仙魔邊境,天玄宗。
風卷著沙礫掠過荒草,卻在一叢野菊前輕了輕,繈褓裡的女嬰正攥著一朵鵝黃菊瓣,眼尾微翹如星子,連啼叫都帶著清潤。
“峰哥,你看......”青裙婦人的銀飾在風裡顫了顫,玄色勁裝的男子正欲拽她離開,卻見她已蹲下身,她指尖凝成軟絮墊在女嬰頸下。
“都十年了......”婦人聲音發澀,指腹蹭過女嬰泛紅的小耳垂,“這娃兒不哭不鬧,許是和咱們有緣分。”
玄樞與文瀚星君在雲端俯視,滿意地相視一笑。
男子喉結動了動,剛要伸手摸繈褓上的雲紋,忽聽得劍鳴破空。
“魔修住手!”
白衣弟子踏枝而來,腰間長劍嗡鳴出鞘,劍尖直逼婦人手腕:“敢在仙魔邊境拐帶嬰孩,當我天玄宗是擺設?”
婦人慌忙護著女嬰後退,男子橫臂擋在她身前,玄色衣擺被劍氣掀起:“道爺誤會了!我們......”
“住口!”弟子劍勢更急,“魔修的話也配信?”劍氣擦著婦人左肩削斷一株枯槐,碎木飛濺時,繈褓下忽有極淡的星輝漫開,女嬰原本因驚嚇皺起的小臉舒展了,竟咯咯笑出聲。

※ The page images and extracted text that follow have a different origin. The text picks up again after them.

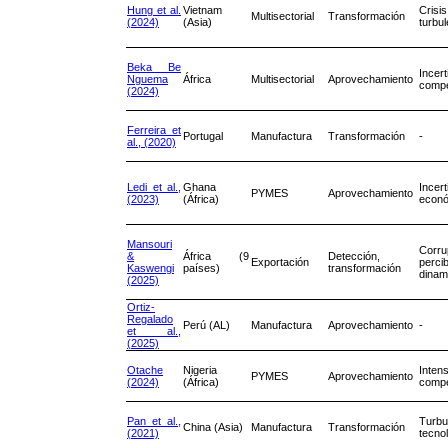
Hung et al.
Vietnam
Cr
Multisectorial
Transformación
(2024)
(Asia)
turbul
Beka Be
Incer
Nguema
África
Multisectorial
Aprovechamiento
compe
(2024)
Ferreira et
Portugal
Manufactura
Transformación
-
al., (2020)
Ledi et al.,
Ghana
Incer
PYMES
Aprovechamiento
(2023)
(África)
econ
Mansouri
Corru
&
África (9
Detección,
Exportación
percib
Kaswengi
países)
transformación
dinam
(2025)
Ortiz-
Regalado
Perú (AL)
Manufactura
Aprovechamiento
-
et al.,
(2025)
Otache
Nigeria
Inten
PYMES
Aprovechamiento
(2024)
(África)
compe
Pan et al.,
Turbu
China (Asia)
Manufactura
Transformación
(2021)
tecno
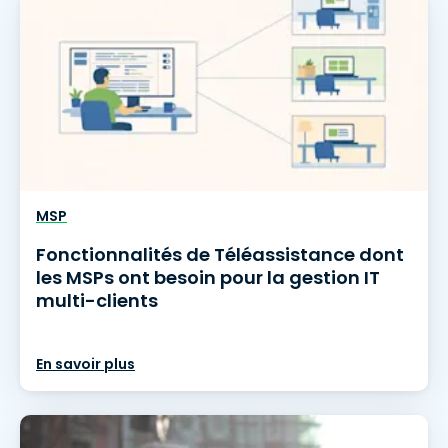
MSP
Fonctionnalités de Téléassistance dont
les MSPs ont besoin pour la gestion IT
multi-clients
En savoir plus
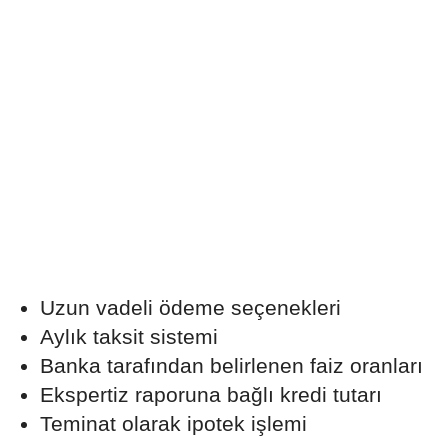
Uzun vadeli ödeme seçenekleri
Aylık taksit sistemi
Banka tarafından belirlenen faiz oranları
Ekspertiz raporuna bağlı kredi tutarı
Teminat olarak ipotek işlemi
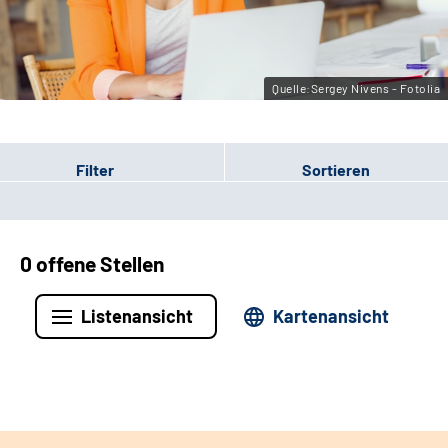
Leichte Sprache
Gebärdensprache
Quelle:Sergey Nivens - Fotolia
Filter
Sortieren
0 offene Stellen
Listenansicht
Kartenansicht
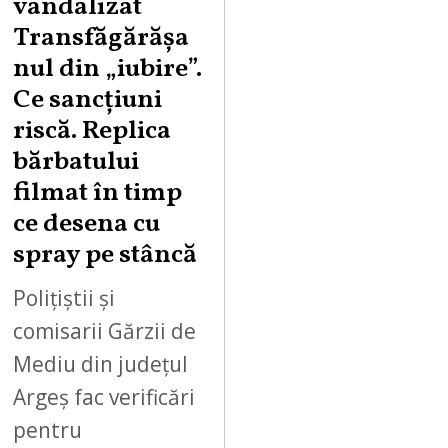
vandalizat
T
Transfăgărășa
7
,
nul din „iubire”.
2
Ce sancțiuni
0
riscă. Replica
2
bărbatului
6
filmat în timp
ce desena cu
spray pe stâncă
Polițiștii și
comisarii Gărzii de
Mediu din județul
Argeș fac verificări
pentru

女嬰伸出藕節似的小手抓向婦人,婦人眼眶一熱,差點落下淚來。
一道金光閃過,那弟子突然彷彿被定住身形般,無法動彈。
男子趁機拽著她往林子裡退,可才挪兩步,便覺周身空氣凝如鐵鑄。
“誰準你們走了?”
聲線如寒潭破冰,眾人抬頭時,隻見一抹青影自殘陽裡踏劍而來。來者廣袖垂雲,眉目如霜刃初拭,發間玉冠映得霞光都暗了幾分,偏那雙眼尾微挑,倒添了幾分冷艷。
他足尖點地,雲氣自劍尖翻湧,方纔還張牙舞爪的魔氣竟如退潮般散了大半。
“掌門!”白衣弟子終於能動彈了,慌忙收劍行禮,額角已滲出細汗。
易軒酆目光掃過魔修夫婦懷中的女嬰,唇角未動,袖中卻有寒芒一閃。男子悶哼一聲,胸前炸開一片黑血,婦人踉蹌著去扶,卻見易軒酆已欺身近前,廣袖一拂便捲走了女嬰。
“魔修私入仙域,本應誅盡。”他指尖掐訣,男子腿上又添一道血痕,“念你們未傷嬰孩,滾。”
魔修夫婦連滾帶爬鑽進林子,臨去前婦人不捨地回頭望了一眼,女嬰正被易軒酆抱在臂彎,他垂眸時睫毛在眼下投出淡影,使那冷若冰霜的神色多了幾分人味。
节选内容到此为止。